- Karhati Location in Maharashtra, India Karhati Karhati (India)
- Coordinates: 18°16′N 74°25′E﻿ / ﻿18.26°N 74.42°E
- Country: India
- State: Maharashtra
- District: Pune
- Elevation: 538 m (1,765 ft)

Population (2005)
- • Total: 5,500

Languages
- • Official: Marathi
- Time zone: UTC+5:30 (IST)
- PIN: 412204
- Telephone code: 02112

= Karhati =

Village in Maharashtra

Karhati is a village in a Baramati block/tehsil of Pune district in the state of Maharashtra, India. The name of the village seems to be derived from Marathi expression Kaŗhechyā kāthī (on the banks of the Karha River).

Agriculture is the main occupation of the people in Karhati. The main food crops grown include bajari, jwari, onion and wheat. Onion and wheat are sent to markets at Pune and Baramati.

Karhati is a native place of well known Marathi poet Saleel Wagh.

==History==
Karhati is a well-known place in Baramati. It is situated on the banks of the river Karha. The village has a historical significance because of Shri. Agarkar Baba, who started school in Karhati in 1952. The village is also famous in Maharashtra because of its many doctors, engineers, teachers and gramsevaks.

The village has a long history of about 200 years. The village has eleven beautiful temples which were built around 100 years ago. Amongst them are Shri Yashawantraya temple and Shri Andhari Aai, both on banks of the river.

==Geography==
Karhati, in Maharashtra, has an average elevation of 538 metres (1765 feet).
Karhati is having very odd weather; hot summer from March to May and very cold, dry weather from November to February. Karhati receives a scant rainfall mainly in June to August approx 60 cm. Weather in Karhati is dry and hot in summer, winter day temperature goes as low as 25 degree Celsius. Winter night temperature goes as low as 8 Degree Celsius. In summer, the day temperature often surpasses the 40. C mark. Normally, Karhati has very pleasant climate during November Month. Can be called as (Marathi: गुलाबी थंडी) or balanced cold waves.

==Economy==
Karhati and surrounding areas mostly depend on agriculture as the main source of income. The land in the region is very well fertilized and water from river Karha provides Water supply to farms.

Main crops include wheat, onion, jawari, and bajari. Onion and Wheat are exported from here.

Karhati is famous in the Baramati and Daund Tehsil for the Well concrete construction contractors and workers. Every year more than 100 wells concrete construction will be carried out by the contractors in the village, Having a good contribution to the village economy.

==Transport==
Karhati is well connected by road with major cities in State. Karhati is 100 km from Pune by road.
It connects to major highways by road network.

Karhati has nearby airport in Baramati, an airport which is currently catering a Flying School. Baramati is considered to be one of the future domestic airports in the region.
The condition of roads in village are bad.

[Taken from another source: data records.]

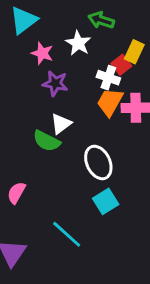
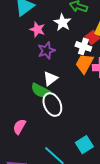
purple star: (55, 83) -> (46, 50), turned -30
white ellipse: (98, 162) -> (52, 105), moved
cyan square: (106, 201) -> (84, 145), moved

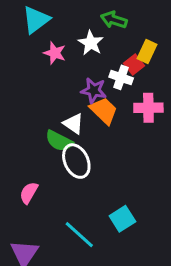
purple star: (46, 50) -> (94, 90), moved, turned 30
orange trapezoid: (84, 63) -> (104, 111), moved, turned 105
white triangle: (50, 79) -> (73, 124), turned -49

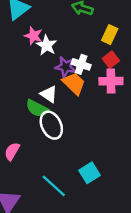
white star: (91, 43) -> (47, 45), moved
red square: (134, 64) -> (111, 60), moved
white cross: (121, 77) -> (81, 64), moved

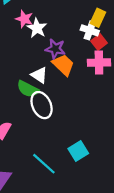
white cross: (81, 64) -> (90, 30), moved

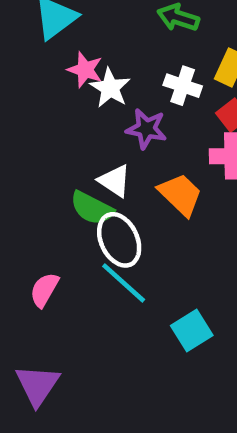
white cross: (90, 30) -> (183, 86), moved
orange trapezoid: (63, 65) -> (180, 194), moved
cyan line: (44, 164) -> (124, 283), moved

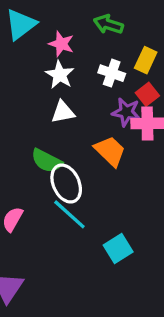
pink star: (85, 70) -> (61, 44), moved
purple star: (146, 129) -> (126, 112), moved
white triangle: (115, 181) -> (63, 112), moved, turned -45

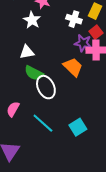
white star: (60, 75) -> (32, 20), moved
white triangle: (63, 112) -> (27, 52), moved
cyan line: (69, 214) -> (43, 123), moved

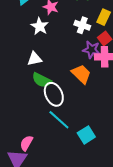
pink semicircle: (13, 109) -> (26, 143), moved
cyan line: (43, 123) -> (59, 120), moved

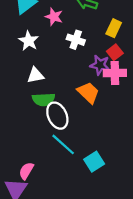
white cross: (82, 25) -> (76, 40), moved
white star: (40, 26) -> (29, 41), moved
green semicircle: (42, 80) -> (44, 100), turned -30

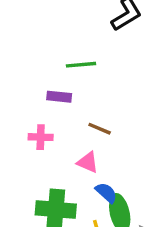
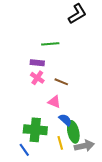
pink cross: (41, 137) -> (37, 78), moved, turned 32

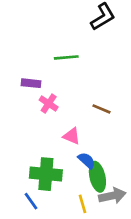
purple rectangle: (37, 63) -> (31, 83), moved
brown line: (61, 82) -> (101, 109), moved
yellow line: (60, 143) -> (83, 204), moved

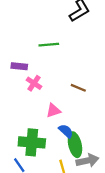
pink triangle: (72, 136) -> (53, 111), turned -42

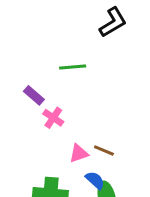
purple rectangle: (19, 66) -> (34, 95), turned 35
brown line: (78, 88) -> (104, 150), moved

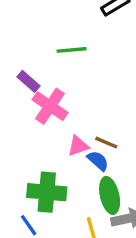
pink cross: (53, 118) -> (50, 106), size x1.5
blue semicircle: (95, 180) -> (98, 161), moved

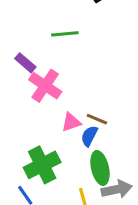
blue semicircle: (98, 161) -> (89, 136), turned -105
green cross: (47, 192) -> (42, 165), turned -32

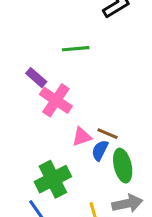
green ellipse: (100, 168) -> (123, 166), moved

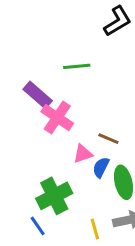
purple rectangle: (36, 78) -> (38, 95), size x1.4
brown line: (108, 134) -> (108, 139), moved

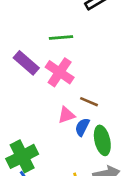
pink cross: (57, 118) -> (60, 72), moved
green cross: (54, 196) -> (22, 156), moved

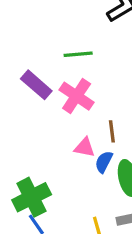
brown line: (89, 102) -> (112, 131), turned 60
pink triangle: (66, 115) -> (85, 147), turned 30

From 2014 to 2015, youth of the village is taking active participation in the local politics, which causing the construction of good concrete roads in the Village through the funds available through Prime Minister of India in to the Account of Village Sarpanch. Now the connectivity of the roads is much better than the previous years.

==Education==
Karhati has created a niche for itself in the field of education. Vasatigrih Vidyalaya (literally meaning Hostel Highschool) Karhati (VVK) is one of the well-known and reputed school in the area which is started by Agarkar Baba and played important role in the development of village.
Last decade has seen growth of Karhati as a Prominent Education Center with High-school and Schools.

Schools in Karhati
1. Jivan Shikshan Vidya Mandir Karhati (Primary School)
2. Vasatigrih Vidyalaya Karhati (VVK)-Higher Secondary School

Karhati and surrounding area has three major places which have become well known education centers in the state.

Vidya Pratishthan offers courses from Primary Education to master's degree.
Vidyanagari has a Law College, College of Engineering, School of BioTechnology, Institute of Information Technology, MBA, MCA apart from Primary School and Arts, Commerce, Science College.

Tuljaram Chaturchand College has junior college and a senior college with well equipped staff following the latest trends in the market. The junior college here is one of the best in the district competing with FC and Wadia college. Senior college also provides graduation in science, commerce and arts.

Sharadabai Pawar Campus offers dedicated college for girls. Courses here include Basic Graduation, Junior College and bachelor's degree in education.

Campus in Malegaon offers wide range of Technology and Management Courses.
The campus has an Engineering College, a Management Institute and a Pharmacy College.